Schulz, 77, was born in Minneapolis and grew up the only son of a St. Paul barber. He attended St. Paul Central High School and launched his career from an art instruction school in downtown Minneapolis. Fifty years later, "Peanuts" makes its last original appearance today in 2,600 newspapers worldwide, translated into more than 20 languages.

The last Sunday strip features a letter from Schulz, typed out by Snoopy, which ends up saying: "Charlie Brown, Snoopy, Linus, Lucy...how can I ever forget them..."

Jordan Zeis, a Snoopy stitched into his jacket, brought his three young children to the celebration. Like many youngsters at the event, the Zeis kids seemed less affected by Schulz's retirement than their parents were.

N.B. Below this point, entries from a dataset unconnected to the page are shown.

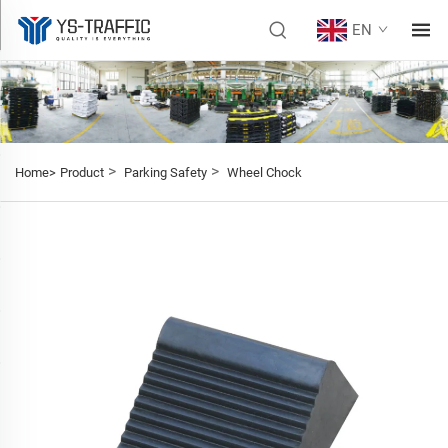
EN
>
>
Home>
Product
Parking Safety
Wheel Chock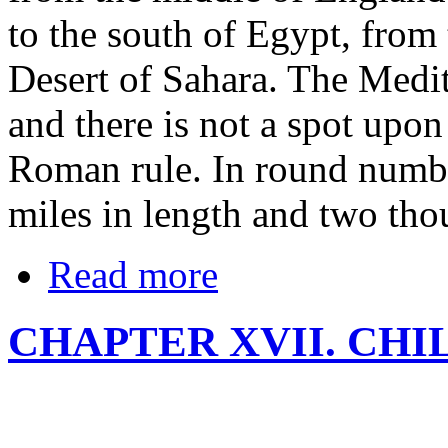
to the south of Egypt, from
Desert of Sahara. The Medi
and there is not a spot upon
Roman rule. In round numbe
miles in length and two tho
Read more
CHAPTER XVII. CH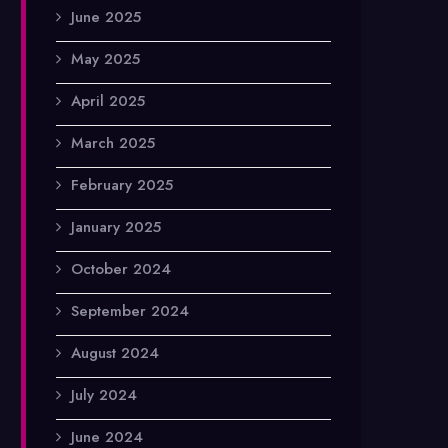
June 2025
May 2025
April 2025
March 2025
February 2025
January 2025
October 2024
September 2024
August 2024
July 2024
June 2024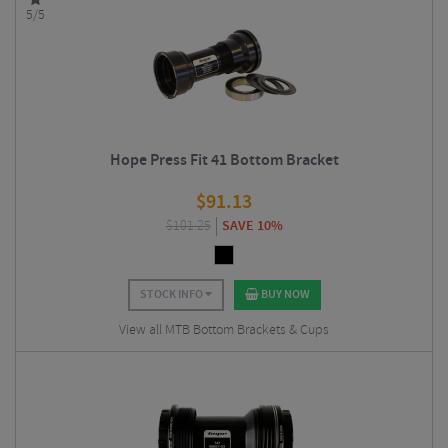
5/5
Hope Press Fit 41 Bottom Bracket
$
91.13
$
101.25
SAVE 10%
STOCK INFO
BUY NOW
View all MTB Bottom Brackets & Cups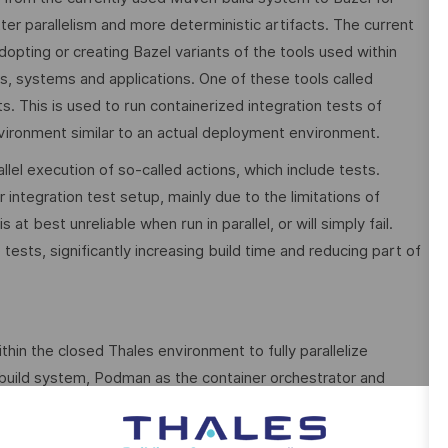
er parallelism and more deterministic artifacts. The current
dopting or creating Bazel variants of the tools used within
, systems and applications. One of these tools called
. This is used to run containerized integration tests of
ironment similar to an actual deployment environment.
allel execution of so-called actions, which include tests.
ur integration test setup, mainly due to the limitations of
 best unreliable when run in parallel, or will simply fail.
 tests, significantly increasing build time and reducing part of
thin the closed Thales environment to fully parallelize
 build system, Podman as the container orchestrator and
cept of an improved testing infrastructure capable of running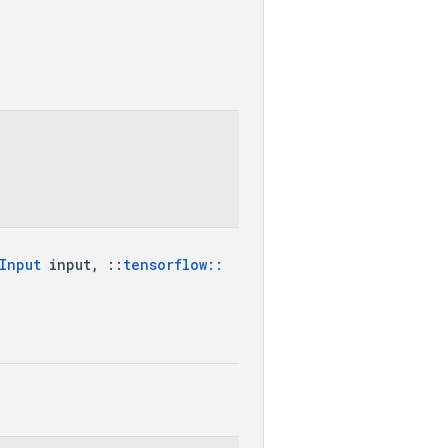
Input
input
,
::
tensorflow
::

"I guess everything comes to an end," Zeis said. "But 50 years was quite a run."

Schulz's United Feature Syndicate in New York will continue to offer newspapers the chance to print reprints of old strips, but Schulz said his family chose not to continue the strip using other cartoonists.

"Charlie Brown was always my favorite," said Ilene McCluskey, of Eden Prairie. "He showed us that life is not always wonderful, and we all learned a little something from him."

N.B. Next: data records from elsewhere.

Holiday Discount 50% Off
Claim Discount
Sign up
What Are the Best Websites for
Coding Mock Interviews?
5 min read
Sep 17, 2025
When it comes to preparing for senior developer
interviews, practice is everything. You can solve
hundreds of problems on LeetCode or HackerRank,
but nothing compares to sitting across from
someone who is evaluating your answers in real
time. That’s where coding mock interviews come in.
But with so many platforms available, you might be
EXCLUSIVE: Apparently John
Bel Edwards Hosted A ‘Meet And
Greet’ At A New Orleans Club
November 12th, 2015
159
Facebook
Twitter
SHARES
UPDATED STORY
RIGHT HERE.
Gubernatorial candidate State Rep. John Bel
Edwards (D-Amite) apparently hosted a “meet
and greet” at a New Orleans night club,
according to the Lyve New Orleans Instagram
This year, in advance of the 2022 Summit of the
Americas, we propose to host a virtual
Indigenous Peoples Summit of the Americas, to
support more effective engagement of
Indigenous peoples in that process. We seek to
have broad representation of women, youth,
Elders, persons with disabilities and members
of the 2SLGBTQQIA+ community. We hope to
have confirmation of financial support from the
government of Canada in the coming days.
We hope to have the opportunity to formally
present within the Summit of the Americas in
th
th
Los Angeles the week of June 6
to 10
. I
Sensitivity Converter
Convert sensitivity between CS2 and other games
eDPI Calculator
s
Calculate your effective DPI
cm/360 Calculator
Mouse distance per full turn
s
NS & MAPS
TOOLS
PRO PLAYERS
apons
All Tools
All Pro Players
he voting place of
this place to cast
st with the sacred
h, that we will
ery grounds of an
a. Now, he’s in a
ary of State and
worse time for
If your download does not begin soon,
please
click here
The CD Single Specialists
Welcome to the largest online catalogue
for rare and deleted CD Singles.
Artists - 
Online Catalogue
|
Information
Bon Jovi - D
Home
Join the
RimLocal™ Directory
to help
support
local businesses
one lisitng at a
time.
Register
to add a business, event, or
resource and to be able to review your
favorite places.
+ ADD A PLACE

Overall, the mood at Rice Park was more upbeat than somber.

"It's a good day, because he made a lot of people happy," said Jeanne Burman, who drove 65 miles from Amery, Wisconsin, with her daughter and son-in-law, Nancy and Tom Olson.

"I collect Snoopys and couldn't even begin to count how many I have," Nancy Olson said. "I even have a Joe Cool Snoopy in my closet."

Added Tom Olson: "All our thoughts today are with Mr. Schulz, and we're all pulling for a quick recovery."

Tom Triplett, president of the St. Paul-based College of Visual Arts, said Saturday's celebration is just the start of a series of hometown tributes to Schulz. An endowed chair and scholarship for fledgling cartoonists are being established in his name at the arts school.

St. Paul officials hope to rename a street, park or ice rink after Schulz and plan to construct 50 5-foot polyurethane "Peanuts" figures and scatter them around St. Paul this summer in a public-arts project similar to Chicago's 1999 painted-cow displays.

Of all the people at Rice Park, two have had a chance to meet and get to know Schulz. Randi Johnson and her brother, Hart Johnson, visited his studio 10 years ago and earned Schulz's blessings for their own line of "Peanuts" jewelry and cookie jars. Randi Johnson's Tivoli Too design and sculpture studio is spearheading the effort to make the "Peanuts" figures that could be around town this summer.

"The first day we were visiting Mr. Schulz in California, a new silver Mercedes-Benz was being delivered," Hart Johnson said. "The salesman was explaining how the special bumper created less impact and Mr. Schulz whispered to me: `I don't know about you, but I don't plan to hit too many pedestrians or bicyclists. I hope I didn't have to pay too much extra for that bumper.' "

Hart Johnson recalled that anecdote as an example of Schulz's down-to-earth wit.

"I think this is a happy day because it's a celebration of history," Hart Johnson said. "And it's a history that has been captured and documented so future generations can relive it."